Question #5: Are ACOs that have been in the program longer doing better?
Table 4
Enrollment Year |
Per Capita Benchmark |
Per Capita Actual Spending |
Per Capita Savings |
Net Per Capita Savings (Including bonus payments) |
2012 |
$10,394 |
$10,197 |
$197 |
$46 |
2013 |
$10,034 |
$10,009 |
$25 |
–$60 |
2014 |
$10,057 |
$10,086 |
-$29 |
-$83 |
2015 |
$9,772 |
$9,752 |
$19 |
-$33 |
These results are straightforward — almost all the savings are coming from the 2012 cohort. A few things worth pointing out. First, the actual spending of the 2012 cohort is also the highest — they just had the highest benchmarks. The 2013-2015 cohorts look about the same. So if you are pessimistic about ACOs — you’d say that the 2012 cohort was a self-selected group of high-spending providers who got in early and because of their high benchmarks, are enjoying the savings. Their results are not generalizable. However, if you are optimistic about ACOs, you’d see these results differently — you might argue that it takes about 3 to 4 years to really retool healthcare services — which is why only the 2012 ACOs have done well. Give the later cohorts more time and we will see real gains.
Final thoughts
This is decidedly mixed news for the ACO program. I’ve been hopeful that ACOs had the right set of incentives and enough flexibility to really begin to move the needle on costs.

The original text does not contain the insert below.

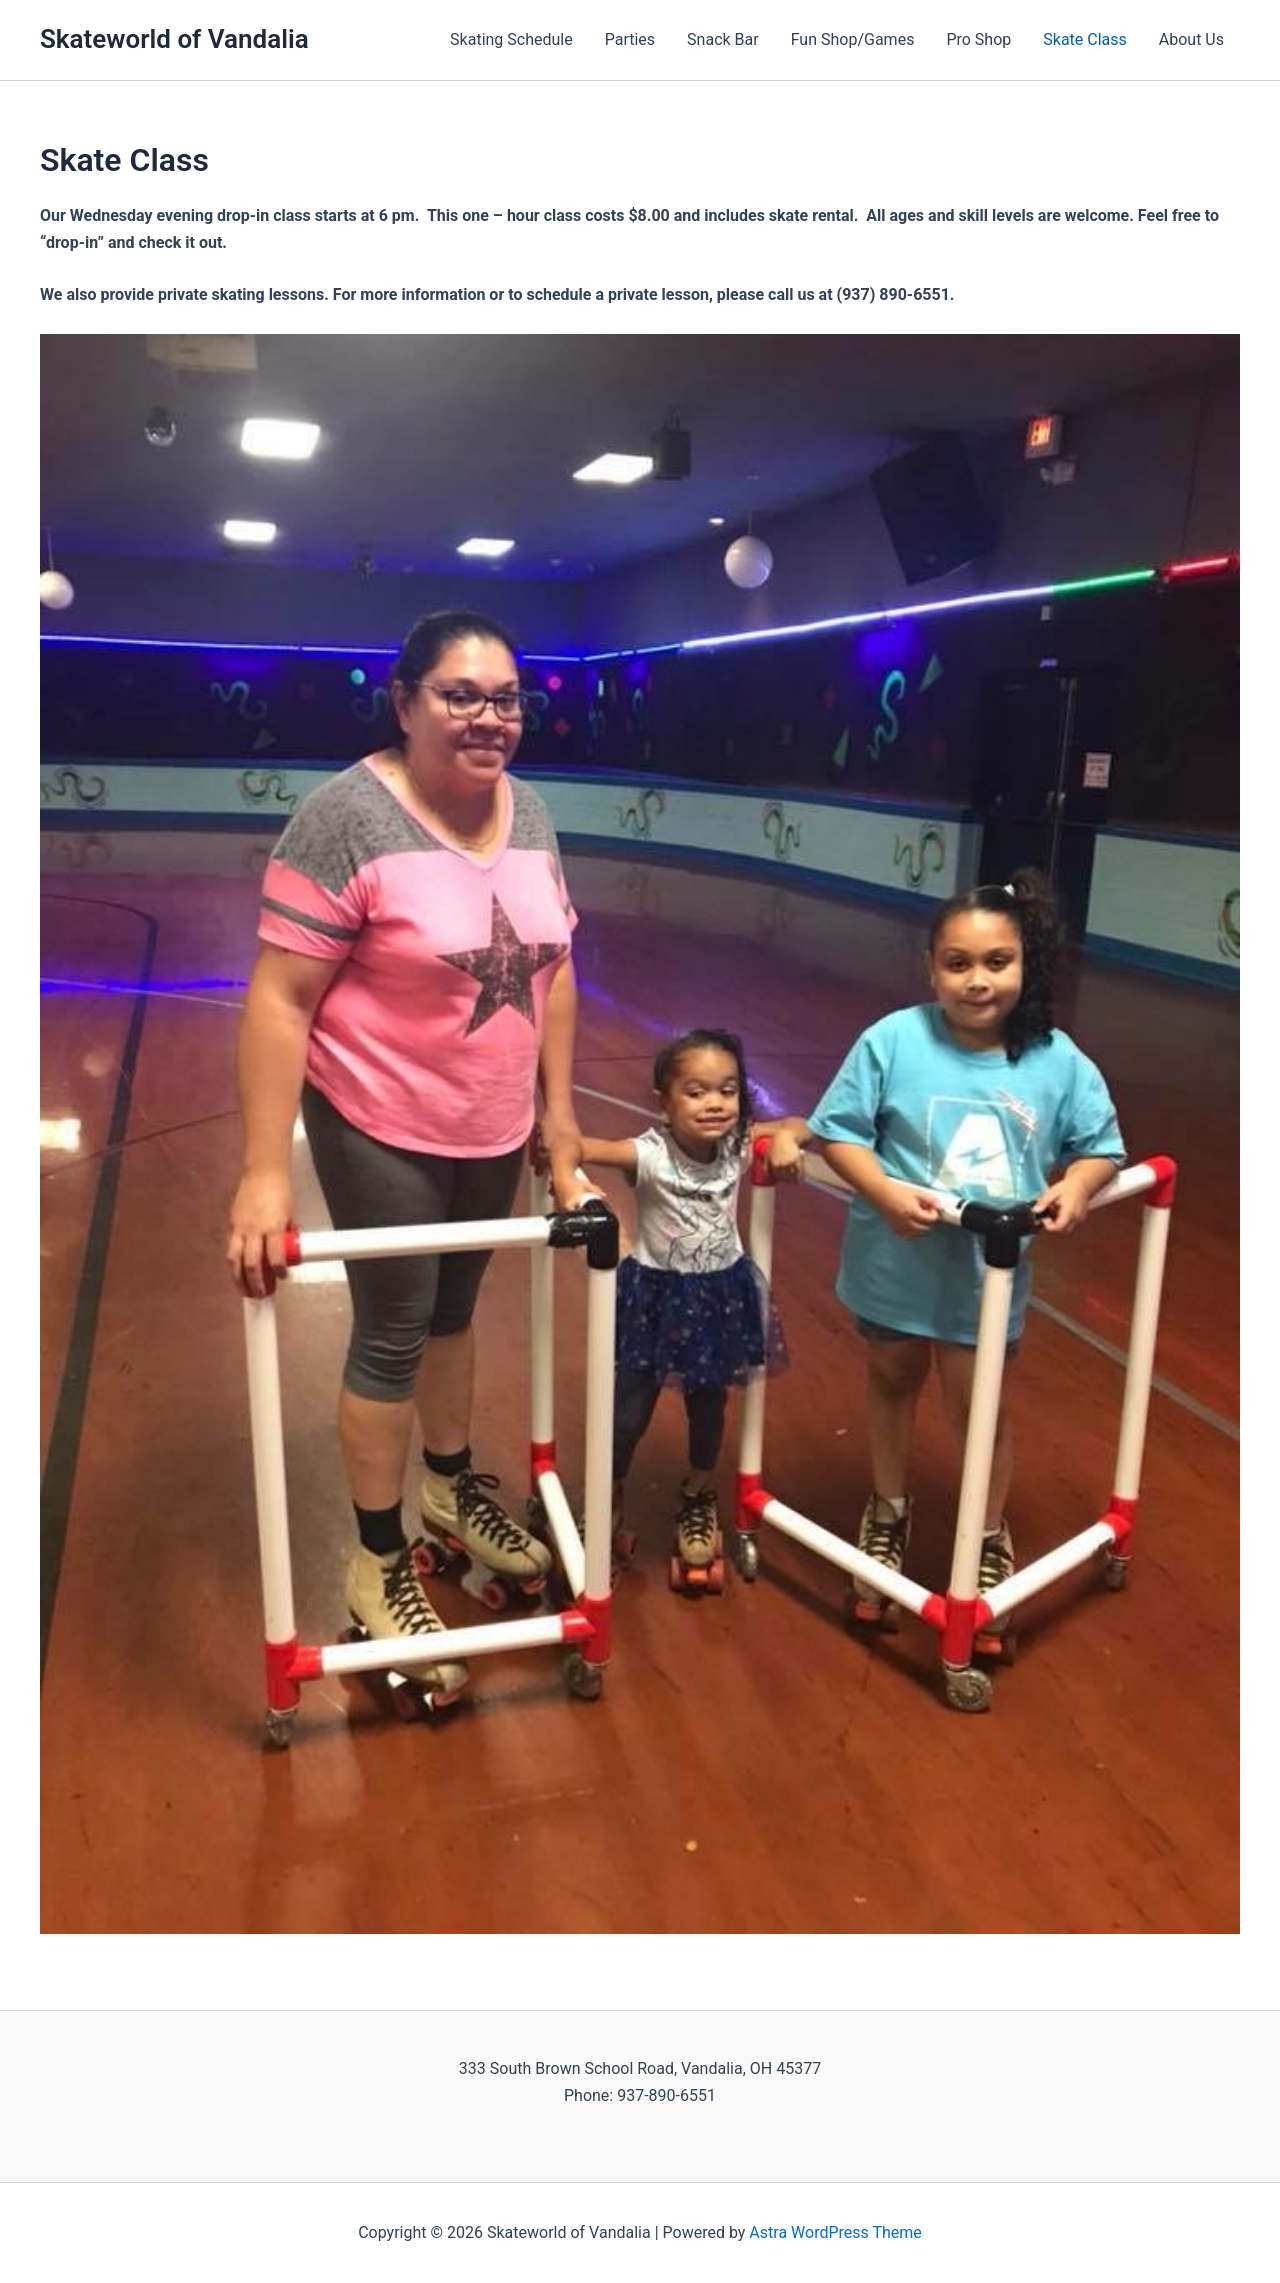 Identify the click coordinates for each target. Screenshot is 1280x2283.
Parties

It is now four years into the program and the results have not been a home run. For those of us who are fans of ACOs, there are three things that should sustain our hope. First, overall, the ACOs seem to be coming in under target, albeit just slightly (about 0.6 percent below target in 2015) and generating savings (as long as you don’t count what CMS pays back to ACOs). Second, the longer standing ACOs are doing better and maybe that portends good things for the future — or maybe it’s just a self-selected group that with experience that isn’t generalizable. And finally, and this is the most important issue of all — we have to continue to move towards getting all these organizations into a two-sided model where CMS can recoup some of the losses. Right now, we have a classic “heads — ACO wins, tails — CMS loses” situation, and it simply isn’t financially sustainable. Senior policymakers need to continue to push ACOs into a two-sided model, where they can share in savings but also have to pay back losses. Barring that, there is little reason to think that ACOs will bend the cost curve in a meaningful way.